Ayrıca politik bakımdan başarılı olmak; ya devlet hazinesinden büyük pay almakla, ya da dış bağlantıları olan mahfillerin desteği ile mümkün olduğu bir asırlık tecrübeyle sabittir.
Kanaatim odur ki önce birilerine zemin yoklatıyorlar, sonra müspet bir gelişme olursa hazıra konma stratejilerini devreye sokuyorlar. Bütün partilerde bu değişim gözlenmiştir. İstisnaları olabilirse de bu olay atasözünde çok güzel makes buluyor:
“Deliye geçit yoklatırlar.” Yani bir ırmak geçmek istendiği zaman suyun derin olup olmadığını anlamak için bir deliye ” haydi sen kahramansın, şu dereyi önce sen geç!” derler. Deli boğulursa geçmezler. Bir deliyi feda etmenin pek bir kıymet-i harbiyesi yoktur. Geçebilirse oradan geçerek amaçlarına ulaşmış olurlar.
Partilere sahip olmak isteyenler genellikle bu stratejiyi seçerler.

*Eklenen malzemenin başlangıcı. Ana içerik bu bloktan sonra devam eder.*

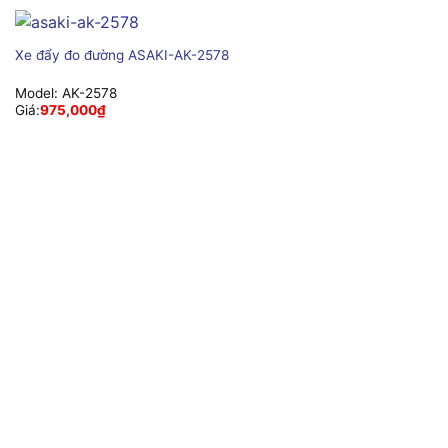
Xe đẩy đo đường ASAKI-AK-2578
Model:
AK-2578
Giá:
975,000
₫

Bendeniz, yaşı kemale ermiş bir kişi olarak çamur ortamı haline gelmiş politikaya girmeyi düşünmediğim için ilgi duymuyorum. Siyaset mübarek bir şeydir ama politika çamurdur. Sadece birbirini karalamak, yalan, iftira fitne ve fesat haline gelmiş, birinin ak dediğine o birinin kara dediği, benden sonrası tufan anlayışındaki muhteris politikacıların iktidar olmaları neye yarar? İktidarlar gelip geçicidir. Sonu mağlubiyet ve pişmanlıktan başka bir şey değildir. Kalıcı olan ilim, ahlak ve medeniyettir. Onlar kalıcıdır. O halde kalıcı olanı tercih etmek daha doğrudur.

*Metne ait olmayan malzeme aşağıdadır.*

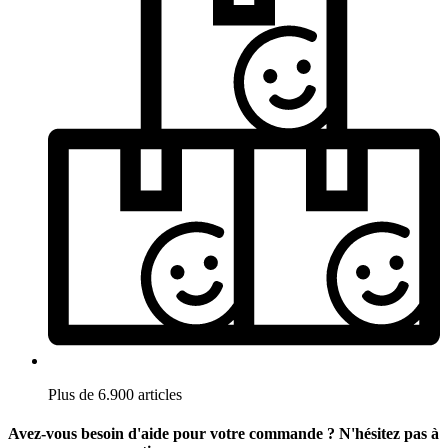
Plus de 6.900 articles
Avez-vous besoin d'aide pour votre commande ? N'hésitez pas à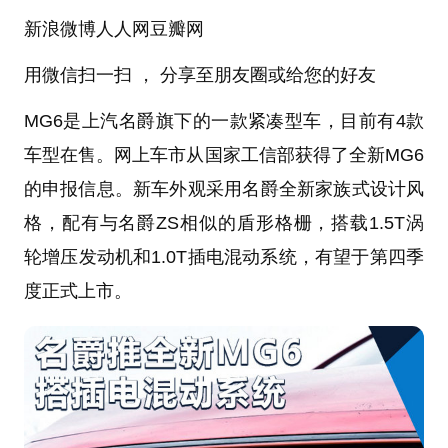
新浪微博人人网豆瓣网
用微信扫一扫 ， 分享至朋友圈或给您的好友
MG6是上汽名爵旗下的一款紧凑型车，目前有4款
车型在售。网上车市从国家工信部获得了全新MG6
的申报信息。新车外观采用名爵全新家族式设计风
格，配有与名爵ZS相似的盾形格栅，搭载1.5T涡
轮增压发动机和1.0T插电混动系统，有望于第四季
度正式上市。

Bir toplumda iyilerin sayısı çoğalmadıkça iktidar olmak bir netice vermez. Allah buyuruyor: “ Bir toplum kendini değiştirmedikçe Allah o toplumu değiştirmez”. Hele hele küsurat partileri, iç bütünlüğünü bile koruyacak bir güçte değillerse toplumun birlik ve beraberliğini nasıl sağlayabilirler?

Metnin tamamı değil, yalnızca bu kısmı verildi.